Beaucoup de ces images et de ces vidéos, associées à des textes et à des discussions "indigènes", se retrouvent librement accessibles sur les sites et les forums d’internet. Les chercheurs en sciences humaines et sociales disposent ainsi d’un matériel considérable pour nourrir leurs analyses. Il devient possible d’explorer, "à la maison" mais en même temps avec une certaine profondeur, des univers culturels spécifiques et d’en tirer, notamment, de très larges éléments comparatifs. L’apport remarquable d’internet et la découverte par son biais de ces univers sportifs spécifiques constituent des incitations très fortes à mener à partir de là de solides ethnographies de terrain. Car, comme l’écrivait déjà Lévi-Strauss en 1949, les ethnologues ont vocation dans leurs analyses à dépasser « ce que les hommes songent habituellement à fixer sur la pierre ou le papier » (1958 : 33), ou encore, aujourd’hui, sur internet. Tous les textes ici rassemblés sont basés sur de solides ethnographies classiques. On notera particulièrement comment Anne-Sophie Sayeux contraste dans son article les images publicitaires et sensuelles du surf à la réalité conflictuelle de l’attente, par un banc de surfeurs, d’une belle vague qu’un seul d’entre eux réussira à chevaucher.
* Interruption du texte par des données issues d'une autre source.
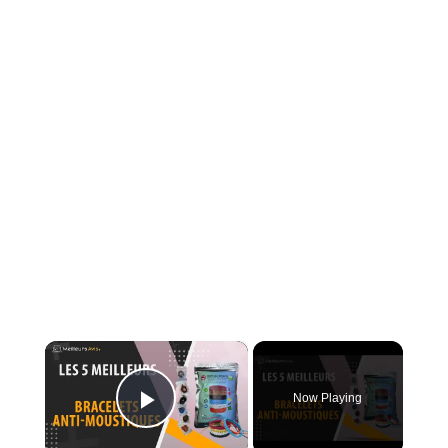
×
Now Playing
Play Video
De même si Jérôme Beauchez réussit à nous faire revivre l’ambiance si particulière d’une salle d’entraînement de boxe, c’est parce qu’il a assidûment fréquenté ce lieu, frappé les sacs de sable et su ne céder ni aux coups reçus sur le ring, ni à « la pitié » que pouvait inspirer la faiblesse d’un partenaire d’entraînement. On comprend dès lors mieux comment chaque boxeur développe dans un même mouvement techniques pugilistiques, valeurs morales et gestion des émotions.